Exploring GPT4′s world model

If you ask GPT4 who’s to fault for Emilia Galotti’s death, it will give a perfect response. That’s because there were likely hundreds of essays on this question in the training material. After all, this is a large language model. The more interesting question is on emergent knowledge: Learning on a meta-level, developing a world view based on the training material. Learning to play chess based on reading about chess. How far are we into this? What does GPT4′s world-view look like?

TLDR: It’s stuck somewhere in primary school. There is definitely a simple world model inside the language model. However, it’s not very reflected, something that comes up in kids at around age 10-13 at the beginning of secondary schooling.

Examples:

  • Biology/​physiology

    • Q: Could you get drunk from drinking a drunk person’s blood? (Credit: Randall Munroe)

    • Expected answer: Yes, but it’s quite unpleasant to drink so much blood...

    • GPT4: Has no understanding of the underlying biological process of getting drunk.

  • Astronomy

    • Q: What would happen if the Solar System was filled with soup out to Jupiter? (Credit: Randall Munroe)

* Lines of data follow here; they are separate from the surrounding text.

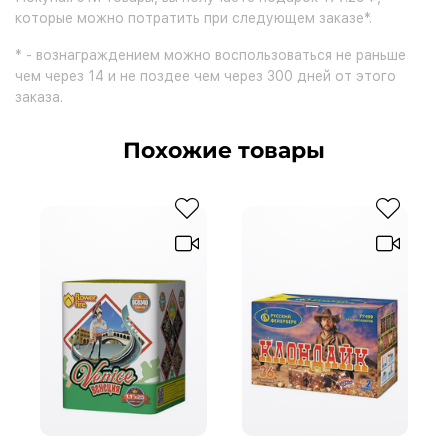
которые можно потратить при следующем заказе*.
* - вознаграждением можно воспользоваться не раньше
чем через 14 и не поздее чем через 300 дней от этого
заказа.
Похожие товары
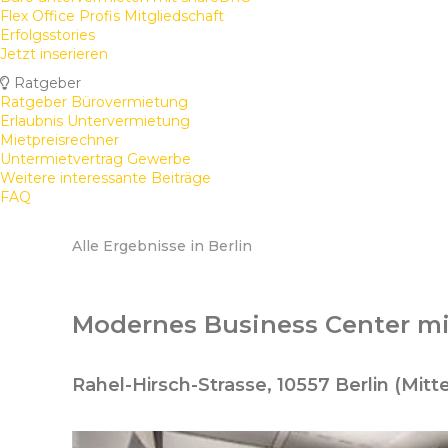
Flex Office Profis Mitgliedschaft
Erfolgsstories
Jetzt inserieren
Ratgeber
Ratgeber Bürovermietung
Erlaubnis Untervermietung
Mietpreisrechner
Untermietvertrag Gewerbe
Weitere interessante Beiträge
FAQ
Alle Ergebnisse in Berlin
Modernes Business Center mit
Rahel-Hirsch-Strasse, 10557 Berlin (Mitt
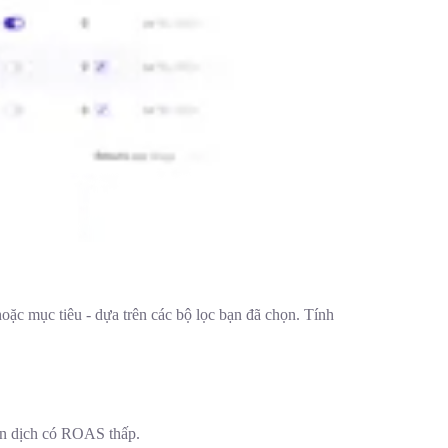
oặc mục tiêu - dựa trên các bộ lọc bạn đã chọn. Tính
iến dịch có ROAS thấp.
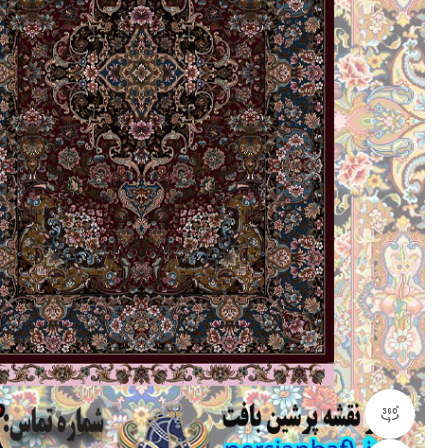
مشاهده 360 درجه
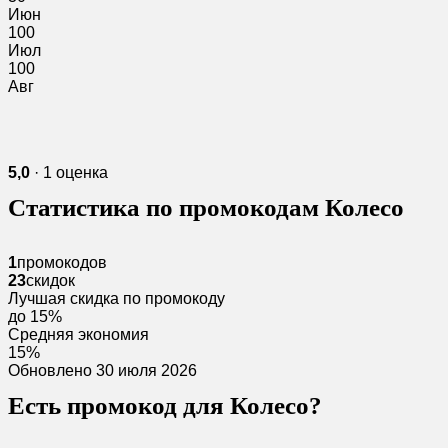
Июн
100
Июл
100
Авг
5,0
· 1 оценка
Статистика по промокодам Колесо
1
промокодов
23
скидок
Лучшая скидка по промокоду
до 15%
Средняя экономия
15%
Обновлено 30 июля 2026
Есть промокод для Колесо?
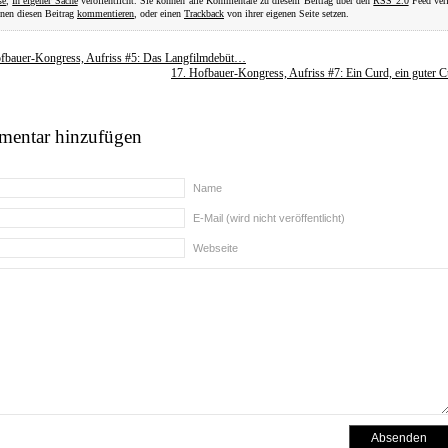
se
,
In eigener Sache
veröffentlicht. Sie können alle Kommentare zu diesem Beitrag über den
RSS 2.0
Feed verf
nen diesen Beitrag
kommentieren
, oder einen
Trackback
von ihrer eigenen Seite setzen.
fbauer-Kongress, Aufriss #5: Das Langfilmdebüt…
17. Hofbauer-Kongress, Aufriss #7: Ein Curd, ein guter
entar hinzufügen
Name
E-Mail (wird nicht veröffentlicht)
Webseite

    • Expected answer: That much mass would collapse to a quite large black hole. We all die.

    • GPT4 however explains the drag issues of planets swimming through soup, and the risk of famines from sunlight being blocked by soup. Its world-view is without the relevant physics; it is reasoning quite like a child.

  • Physics

    • Q: Is there any way to fire a gun so that the bullet flies through the air and can be safely caught by hand?

    • Yes (in principle), but GPT 4 has no concept of a bullet trajectories

  • Mathematics

    • Q: Are prime numbers the same in any number system?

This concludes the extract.